[[ ENTRIES PROVIDED open ]]

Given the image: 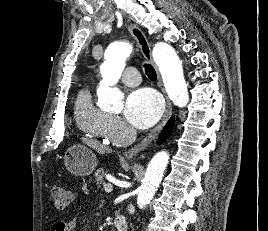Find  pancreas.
Instances as JSON below:
<instances>
[{
    "label": "pancreas",
    "mask_w": 268,
    "mask_h": 231,
    "mask_svg": "<svg viewBox=\"0 0 268 231\" xmlns=\"http://www.w3.org/2000/svg\"><path fill=\"white\" fill-rule=\"evenodd\" d=\"M106 173H107V171H105L103 168H99L95 172L96 182L99 186L104 184V182H105L104 177H105Z\"/></svg>",
    "instance_id": "obj_1"
}]
</instances>
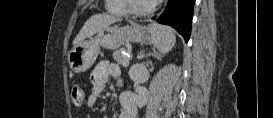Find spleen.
<instances>
[{"label": "spleen", "instance_id": "1", "mask_svg": "<svg viewBox=\"0 0 273 118\" xmlns=\"http://www.w3.org/2000/svg\"><path fill=\"white\" fill-rule=\"evenodd\" d=\"M151 38L161 53L169 52L176 42L172 28L164 25H153L151 27Z\"/></svg>", "mask_w": 273, "mask_h": 118}]
</instances>
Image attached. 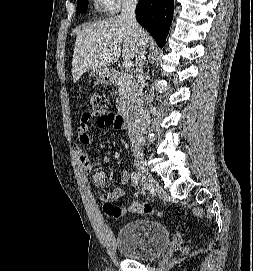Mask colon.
I'll return each mask as SVG.
<instances>
[{"label": "colon", "mask_w": 253, "mask_h": 271, "mask_svg": "<svg viewBox=\"0 0 253 271\" xmlns=\"http://www.w3.org/2000/svg\"><path fill=\"white\" fill-rule=\"evenodd\" d=\"M90 102L92 106L93 113L100 114L104 112L107 106V99L104 95L99 93H93L90 97ZM109 119H113L116 123V119L112 113L109 115ZM107 207H111V205H107ZM128 209L134 213H140L145 215H156L159 217L163 216V213L157 211L151 204L149 203H138L132 202Z\"/></svg>", "instance_id": "1"}]
</instances>
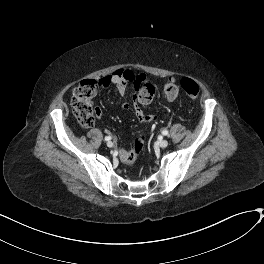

[[ ENTRIES PROVIDED closed ]]

- TASK REQUIREMENTS
The response must contain every line from the listing above in which the string "evenodd" appears.

- OUTPUT
    "mask_svg": "<svg viewBox=\"0 0 268 231\" xmlns=\"http://www.w3.org/2000/svg\"><path fill=\"white\" fill-rule=\"evenodd\" d=\"M106 173H107V171H105L103 168H99L95 172L96 182L99 186L104 184V182H105L104 177H105Z\"/></svg>",
[{"label": "spleen", "instance_id": "1", "mask_svg": "<svg viewBox=\"0 0 273 118\" xmlns=\"http://www.w3.org/2000/svg\"><path fill=\"white\" fill-rule=\"evenodd\" d=\"M151 38L161 53L169 52L176 42L172 28L164 25H153L151 27Z\"/></svg>", "mask_w": 273, "mask_h": 118}]
[{"label": "colon", "mask_w": 253, "mask_h": 271, "mask_svg": "<svg viewBox=\"0 0 253 271\" xmlns=\"http://www.w3.org/2000/svg\"><path fill=\"white\" fill-rule=\"evenodd\" d=\"M90 102L92 106L93 113L100 114L104 112L107 106V99L104 95L99 93H93L90 97ZM109 119H113L116 123V119L112 113L109 115ZM107 207H111V205H107ZM128 209L134 213H140L145 215H156L159 217L163 216V213L157 211L151 204L149 203H138L132 202Z\"/></svg>", "instance_id": "1"}]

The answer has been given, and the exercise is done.